* [THE TASK]: Write out, exactly and in full, the records given below, but not their pictures.

Source records
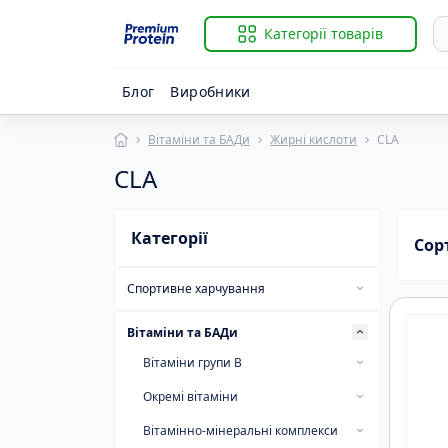
Категорії товарів
Блог
Виробники
Вітаміни та БАДи
Жирні кислоти
CLA
Із
B
CLA
Гі
Ві
К
Ві
К
Ві
Категорії
Сор
К
Ві
Р
Ві
Спортивне харчування
С
Ві
Протеїн
Вітаміни та БАДи
Ізолят протеїну
Гейнери
Вітаміни групи B
Гідролізат протеїну
Високобілкові гейнери
За
Креатин
B-complex
Окремі вітаміни
B
Й
Казеїновий протеїн
Вуглеводи
Комплексний креатин
Амінокислоти
B
Вітамін B-1
Вітамін C
К
Вітамінно-мінеральні комплекси
Комплексний протеїн
Низькобілкові гейнери
Креалкалайн
EAA
BC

* [FINISHED TASK]:
Категорії товарів
Блог
Виробники
Вітаміни та БАДи
Жирні кислоти
CLA
Із
B
CLA
Гі
Ві
К
Ві
К
Ві
Категорії
Сор
К
Ві
Р
Ві
Спортивне харчування
С
Ві
Протеїн
Вітаміни та БАДи
Ізолят протеїну
Гейнери
Вітаміни групи B
Гідролізат протеїну
Високобілкові гейнери
За
Креатин
B-complex
Окремі вітаміни
B
Й
Казеїновий протеїн
Вуглеводи
Комплексний креатин
Амінокислоти
B
Вітамін B-1
Вітамін C
К
Вітамінно-мінеральні комплекси
Комплексний протеїн
Низькобілкові гейнери
Креалкалайн
EAA
BC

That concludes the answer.